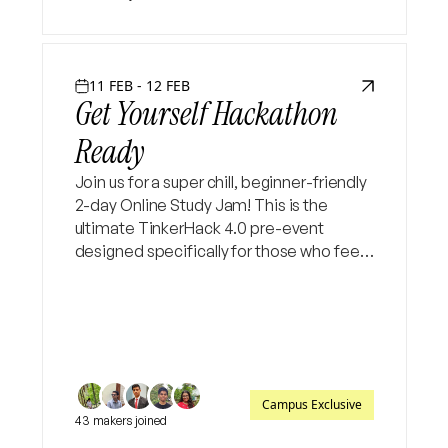
11 FEB - 12 FEB
Get Yourself Hackathon
Ready
Join us for a super chill, beginner-friendly
2-day Online Study Jam! This is the
ultimate TinkerHack 4.0 pre-event
designed specifically for those who feel
"stuck" at the starting line. Let’s bridge
the gap from idea to execution
together✨
Campus Exclusive
43 makers joined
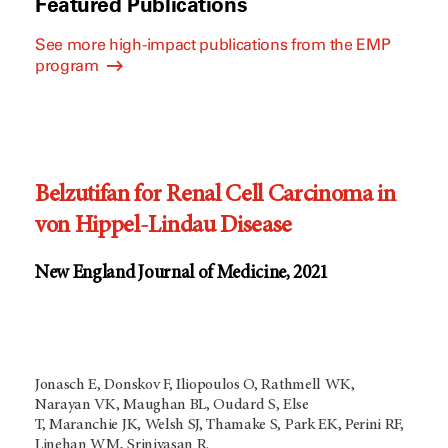
Featured Publications
See more high-impact publications from the EMP
program
Belzutifan for Renal Cell Carcinoma in
von Hippel-Lindau Disease
New England Journal of Medicine, 2021
Jonasch E, Donskov F, Iliopoulos O, Rathmell WK,
Narayan VK, Maughan BL, Oudard S, Else
T, Maranchie JK, Welsh SJ, Thamake S, Park EK, Perini RF,
Linehan WM, Srinivasan R.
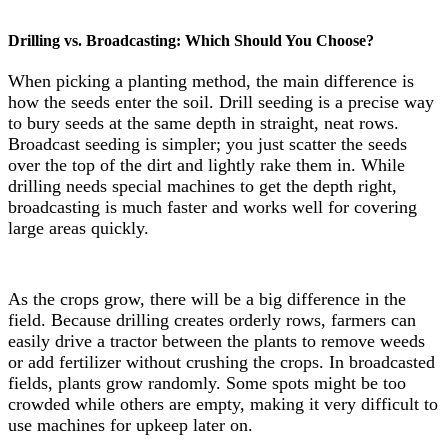
Drilling vs. Broadcasting: Which Should You Choose?
When picking a planting method, the main difference is
how the seeds enter the soil. Drill seeding is a precise way
to bury seeds at the same depth in straight, neat rows.
Broadcast seeding is simpler; you just scatter the seeds
over the top of the dirt and lightly rake them in. While
drilling needs special machines to get the depth right,
broadcasting is much faster and works well for covering
large areas quickly.
As the crops grow, there will be a big difference in the
field. Because drilling creates orderly rows, farmers can
easily drive a tractor between the plants to remove weeds
or add fertilizer without crushing the crops. In broadcasted
fields, plants grow randomly. Some spots might be too
crowded while others are empty, making it very difficult to
use machines for upkeep later on.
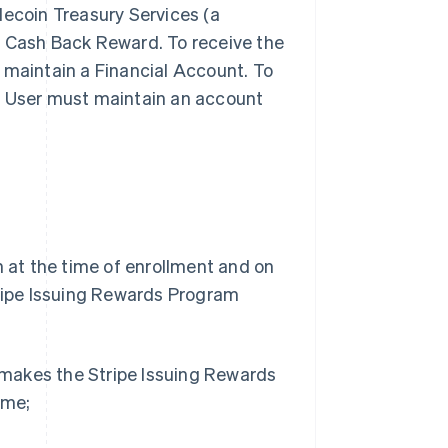
lecoin Treasury Services (a
ny Cash Back Reward. To receive the
 maintain a Financial Account. To
, User must maintain an account
h at the time of enrollment and on
tripe Issuing Rewards Program
e makes the Stripe Issuing Rewards
ime;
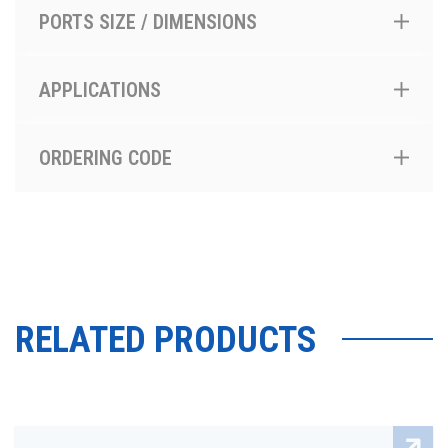
PORTS SIZE / DIMENSIONS
APPLICATIONS
ORDERING CODE
RELATED PRODUCTS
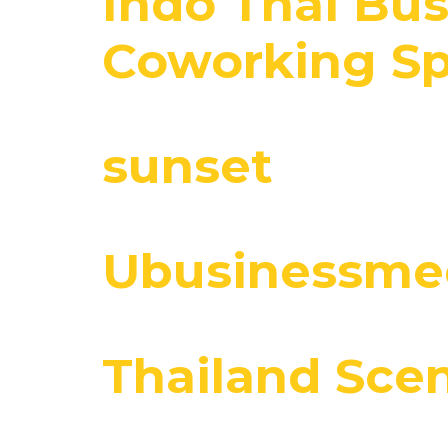
Indo Thai Bus
Coworking Sp
sunset
Ubusinessmee
Thailand Sce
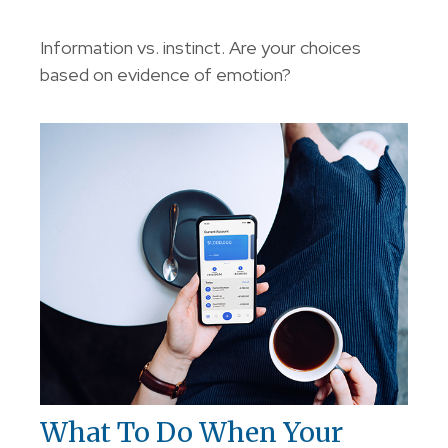
Information vs. instinct. Are your choices
based on evidence of emotion?
What To Do When Your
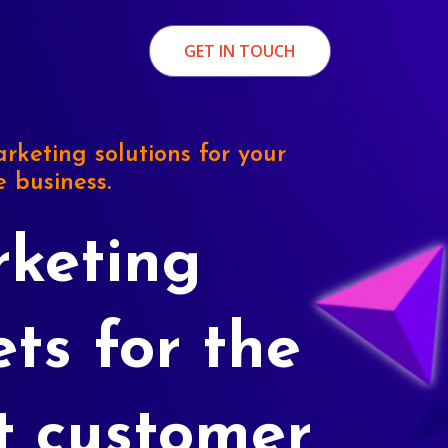
GET IN TOUCH
rketing solutions for your
e business.
keting
ets for the
t customer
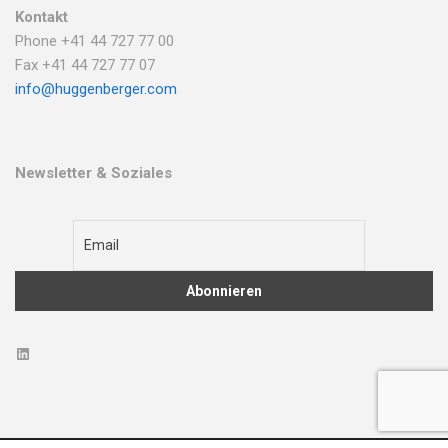
Kontakt
Phone +41 44 727 77 00
Fax +41 44 727 77 07
info@huggenberger.com
Newsletter & Soziales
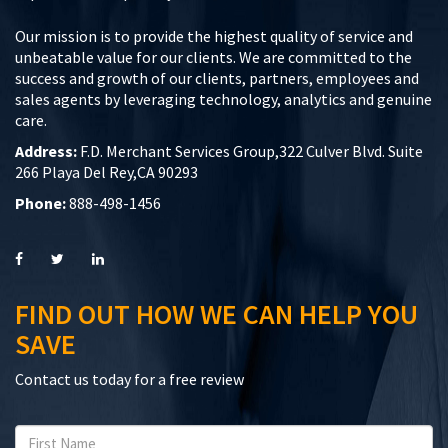
Our mission is to provide the highest quality of service and
unbeatable value for our clients. We are committed to the
success and growth of our clients, partners, employees and
sales agents by leveraging technology, analytics and genuine
care.
Address:
F.D. Merchant Services Group,322 Culver Blvd. Suite
266 Playa Del Rey,CA 90293
Phone:
888-498-1456
FIND OUT HOW WE CAN HELP YOU
SAVE
Contact us today for a free review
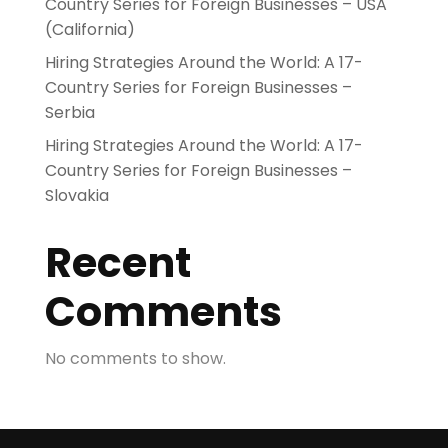
Country Series for Foreign Businesses – USA
(California)
Hiring Strategies Around the World: A 17-
Country Series for Foreign Businesses –
Serbia
Hiring Strategies Around the World: A 17-
Country Series for Foreign Businesses –
Slovakia
Recent
Comments
No comments to show.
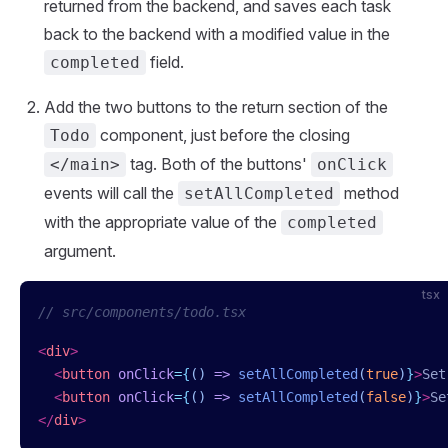
returned from the backend, and saves each task
back to the backend with a modified value in the
field.
completed
Add the two buttons to the return section of the
component, just before the closing
Todo
tag. Both of the buttons'
</main>
onClick
events will call the
method
setAllCompleted
with the appropriate value of the
completed
argument.
tsx
// src/components/todo.tsx
<
div
>
  <
button
 onClick
=
{
()
 =>
 setAllCompleted
(
true
)
}
>
Set
  <
button
 onClick
=
{
()
 =>
 setAllCompleted
(
false
)
}
>
Se
</
div
>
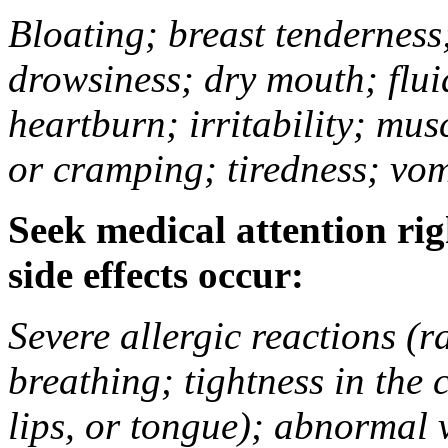
Bloating; breast tenderness;
drowsiness; dry mouth; flui
heartburn; irritability; mu
or cramping; tiredness; vom
Seek medical attention rig
side effects occur:
Severe allergic reactions (ra
breathing; tightness in the 
lips, or tongue); abnormal 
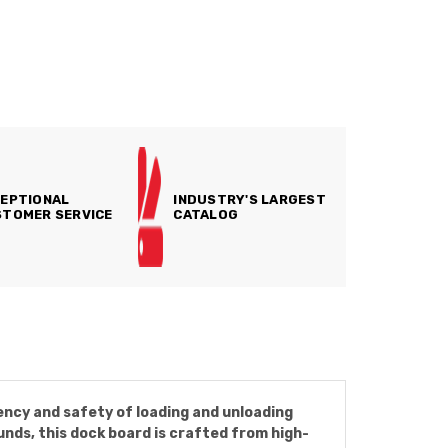
EPTIONAL
INDUSTRY'S LARGEST
TOMER SERVICE
CATALOG
ncy and safety of loading and unloading
nds, this dock board is crafted from high-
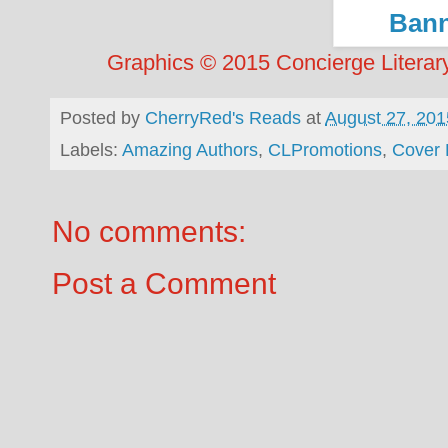
Graphics © 2015 Concierge Literary
Posted by
CherryRed's Reads
at
August 27, 201
Labels:
Amazing Authors
,
CLPromotions
,
Cover 
No comments:
Post a Comment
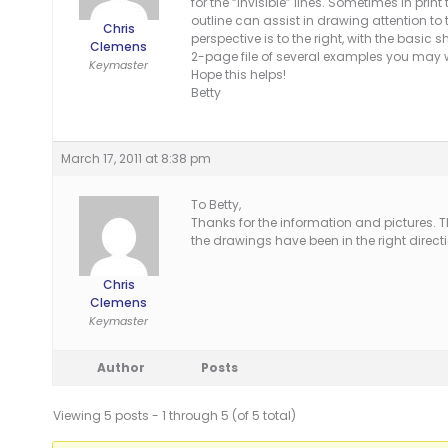
for the “invisible” lines. Sometimes in pri
outline can assist in drawing attention to
Chris
perspective is to the right, with the basic
Clemens
2-page file of several examples you may wi
Keymaster
Hope this helps!
Betty
March 17, 2011 at 8:38 pm
To Betty,
Thanks for the information and pictures. T
the drawings have been in the right directi
Chris
Clemens
Keymaster
Author
Posts
Viewing 5 posts - 1 through 5 (of 5 total)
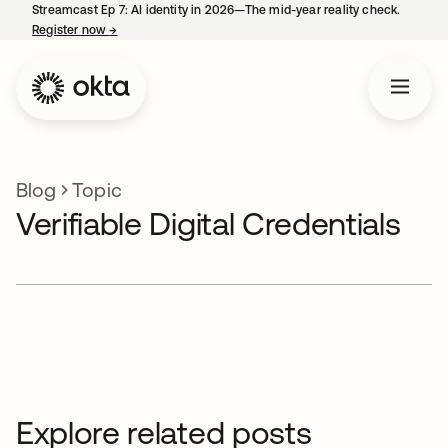
Streamcast Ep 7: AI identity in 2026—The mid-year reality check.
Register now
→
opens in a new tab
Blog
Topic
Verifiable Digital Credentials
Explore related posts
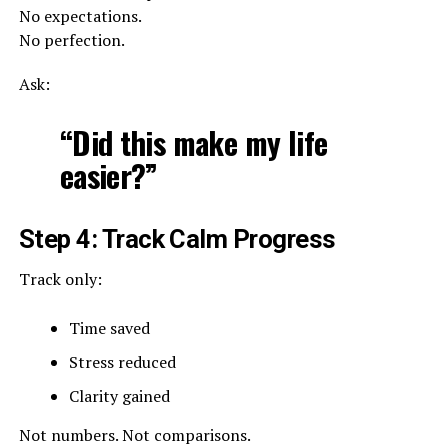
No expectations.
No perfection.
Ask:
“Did this make my life
easier?”
Step 4: Track Calm Progress
Track only:
Time saved
Stress reduced
Clarity gained
Not numbers. Not comparisons.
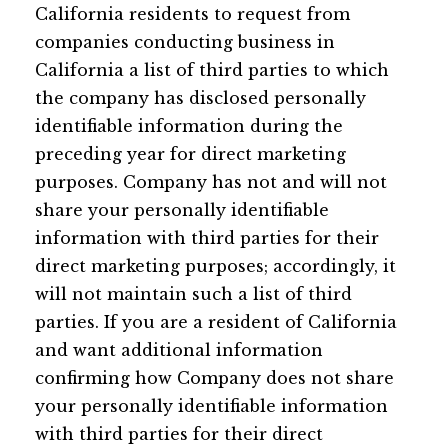
California residents to request from
companies conducting business in
California a list of third parties to which
the company has disclosed personally
identifiable information during the
preceding year for direct marketing
purposes. Company has not and will not
share your personally identifiable
information with third parties for their
direct marketing purposes; accordingly, it
will not maintain such a list of third
parties. If you are a resident of California
and want additional information
confirming how Company does not share
your personally identifiable information
with third parties for their direct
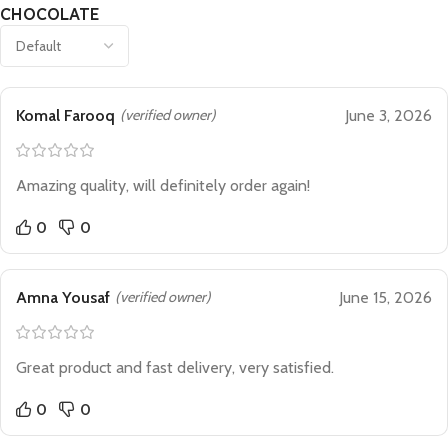
CHOCOLATE
Komal Farooq
(verified owner)
June 3, 2026
Amazing quality, will definitely order again!
0
0
Amna Yousaf
(verified owner)
June 15, 2026
Great product and fast delivery, very satisfied.
0
0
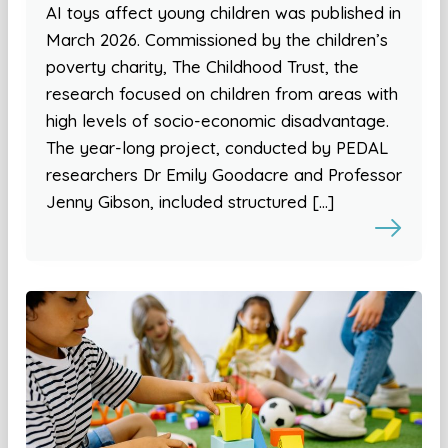
AI toys affect young children was published in
March 2026. Commissioned by the children’s
poverty charity, The Childhood Trust, the
research focused on children from areas with
high levels of socio-economic disadvantage.
The year-long project, conducted by PEDAL
researchers Dr Emily Goodacre and Professor
Jenny Gibson, included structured […]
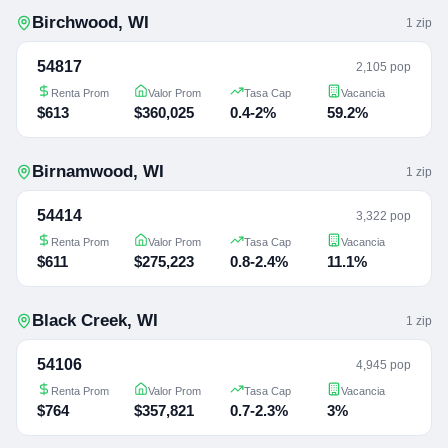
Birchwood
,
WI
1
zip
54817
2,105 pop
Renta Prom
Valor Prom
Tasa Cap
Vacancia
$613
$360,025
0.4-2%
59.2%
Birnamwood
,
WI
1
zip
54414
3,322 pop
Renta Prom
Valor Prom
Tasa Cap
Vacancia
$611
$275,223
0.8-2.4%
11.1%
Black Creek
,
WI
1
zip
54106
4,945 pop
Renta Prom
Valor Prom
Tasa Cap
Vacancia
$764
$357,821
0.7-2.3%
3%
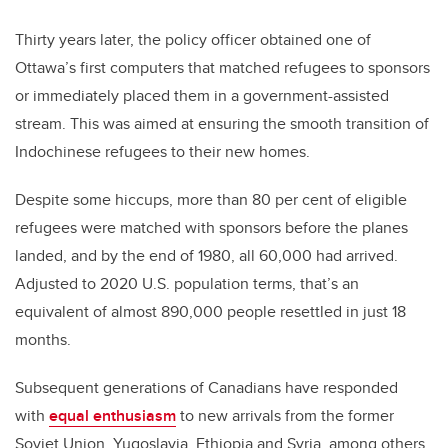
Thirty years later, the policy officer obtained one of
Ottawa’s first computers that matched refugees to sponsors
or immediately placed them in a government-assisted
stream. This was aimed at ensuring the smooth transition of
Indochinese refugees to their new homes.
Despite some hiccups, more than 80 per cent of eligible
refugees were matched with sponsors before the planes
landed, and by the end of 1980, all 60,000 had arrived.
Adjusted to 2020 U.S. population terms, that’s an
equivalent of almost 890,000 people resettled in just 18
months.
Subsequent generations of Canadians have responded
with
equal enthusiasm
to new arrivals from the former
Soviet Union, Yugoslavia, Ethiopia and Syria, among others.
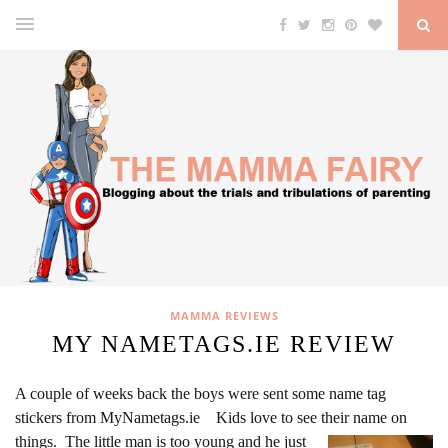
MAMMA REVIEWS
MY NAMETAGS.IE REVIEW
A couple of weeks back the boys were sent some name tag
stickers from MyNametags.ie Kids love to see their name on
things.
The little man is too young and he just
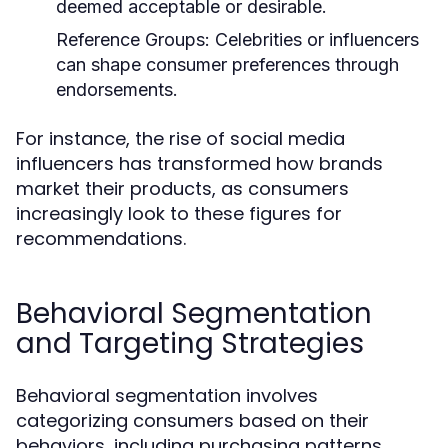
deemed acceptable or desirable.
Reference Groups:
Celebrities or influencers
can shape consumer preferences through
endorsements.
For instance, the rise of social media
influencers has transformed how brands
market their products, as consumers
increasingly look to these figures for
recommendations.
Behavioral Segmentation
and Targeting Strategies
Behavioral segmentation involves
categorizing consumers based on their
behaviors, including purchasing patterns,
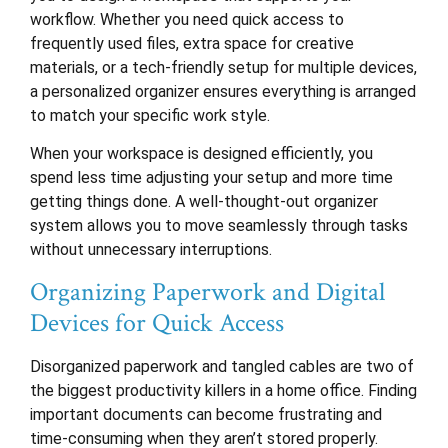
workflow. Whether you need quick access to
frequently used files, extra space for creative
materials, or a tech-friendly setup for multiple devices,
a personalized organizer ensures everything is arranged
to match your specific work style.
When your workspace is designed efficiently, you
spend less time adjusting your setup and more time
getting things done. A well-thought-out organizer
system allows you to move seamlessly through tasks
without unnecessary interruptions.
Organizing Paperwork and Digital
Devices for Quick Access
Disorganized paperwork and tangled cables are two of
the biggest productivity killers in a home office. Finding
important documents can become frustrating and
time-consuming when they aren’t stored properly.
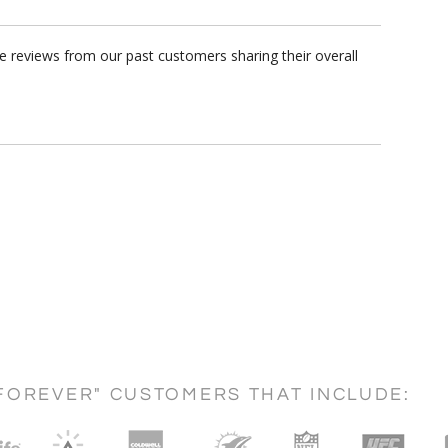
e reviews from our past customers sharing their overall
FOREVER" CUSTOMERS THAT INCLUDE:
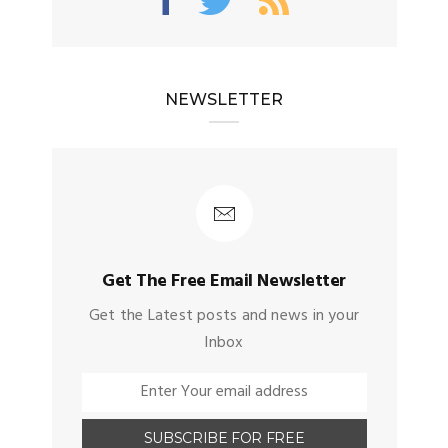
NEWSLETTER
Get The Free Email Newsletter
Get the Latest posts and news in your
Inbox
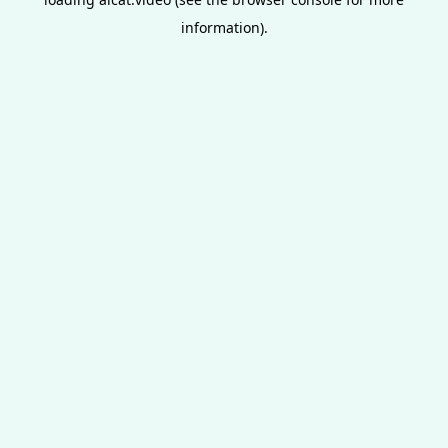
information).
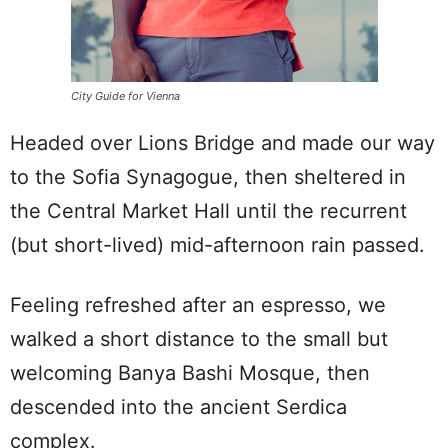
City Guide for Vienna
Headed over Lions Bridge and made our way
to the Sofia Synagogue, then sheltered in
the Central Market Hall until the recurrent
(but short-lived) mid-afternoon rain passed.
Feeling refreshed after an espresso, we
walked a short distance to the small but
welcoming Banya Bashi Mosque, then
descended into the ancient Serdica
complex.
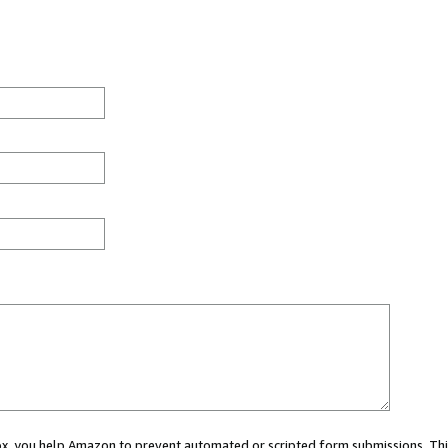
 box, you help Amazon to prevent automated or scripted form submissions. Thi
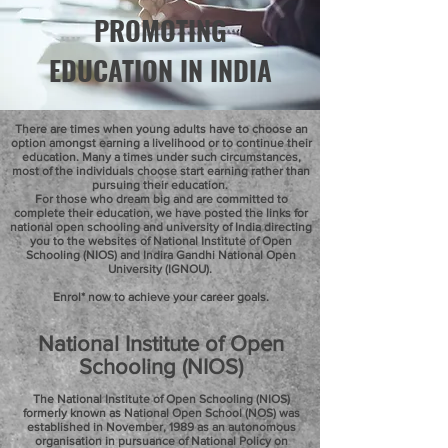
PROMOTING
EDUCATION IN INDIA
There are times when young adults have to choose an
option amongst earning a livelihood or to continue their
education. Many a times under such circumstances,
most of the individuals choose start earning rather than
pursuing their education.
For those who dream big and are committed to
complete their education, we have posted the links for
national open schooling and university of India directing
you to the websites of National Institute of Open
Schooling (NIOS) and Indira Gandhi National Open
University (IGNOU).
Enrol* now to achieve your career goals.
National Institute of Open
Schooling (NIOS)
The National Institute of Open Schooling (NIOS)
formerly known as National Open School (NOS) was
established in November, 1989 as an autonomous
organisation in pursuance of National Policy on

§ Exercise
Exactly the lines above, from the one containing "use machines for upkeep later on." down to the one containing "August 27, 201", are to be repeated, including both ends. Pictures are not part of the copy.

§ Response to this exercise
use machines for upkeep later on.
lecoin Treasury Services (a
ny Cash Back Reward. To receive the
 maintain a Financial Account. To
, User must maintain an account
h at the time of enrollment and on
tripe Issuing Rewards Program
e makes the Stripe Issuing Rewards
ime;
PORTS SIZE / DIMENSIONS
APPLICATIONS
ORDERING CODE
RELATED PRODUCTS
Indo Thai Bus
Coworking Sp
sunset
Ubusinessmee
Thailand Sce
Information vs. instinct. Are your choices
based on evidence of emotion?
What To Do When Your
GET IN TOUCH
rketing solutions for your
e business.
keting
ets for the
t customer
Kontakt
Phone +41 44 727 77 00
Fax +41 44 727 77 07
info@huggenberger.com
Newsletter & Soziales
Our mission is to provide the highest quality of service and
unbeatable value for our clients. We are committed to the
success and growth of our clients, partners, employees and
sales agents by leveraging technology, analytics and genuine
care.
Address:
F.D. Merchant Services Group,322 Culver Blvd. Suite
266 Playa Del Rey,CA 90293
Phone:
888-498-1456
FIND OUT HOW WE CAN HELP YOU
SAVE
Contact us today for a free review
Country Series for Foreign Businesses – USA
(California)
Hiring Strategies Around the World: A 17-
Country Series for Foreign Businesses –
Serbia
Hiring Strategies Around the World: A 17-
Country Series for Foreign Businesses –
Slovakia
Recent
Comments
No comments to show.
returned from the backend, and saves each task
back to the backend with a modified value in the
field.
completed
Add the two buttons to the return section of the
component, just before the closing
Todo
tag. Both of the buttons'
</main>
onClick
events will call the
method
setAllCompleted
with the appropriate value of the
completed
argument.
tsx
// src/components/todo.tsx
<
div
>
  <
button
 onClick
=
{
()
 =>
 setAllCompleted
(
true
)
}
>
Set
  <
button
 onClick
=
{
()
 =>
 setAllCompleted
(
false
)
}
>
Se
</
div
>
Bloating; breast tenderness;
drowsiness; dry mouth; flui
heartburn; irritability; mu
or cramping; tiredness; vom
Seek medical attention rig
side effects occur:
Severe allergic reactions (ra
breathing; tightness in the 
lips, or tongue); abnormal 
EPTIONAL
INDUSTRY'S LARGEST
TOMER SERVICE
CATALOG
ncy and safety of loading and unloading
nds, this dock board is crafted from high-
Graphics © 2015 Concierge Literary
Posted by
CherryRed's Reads
at
August 27, 201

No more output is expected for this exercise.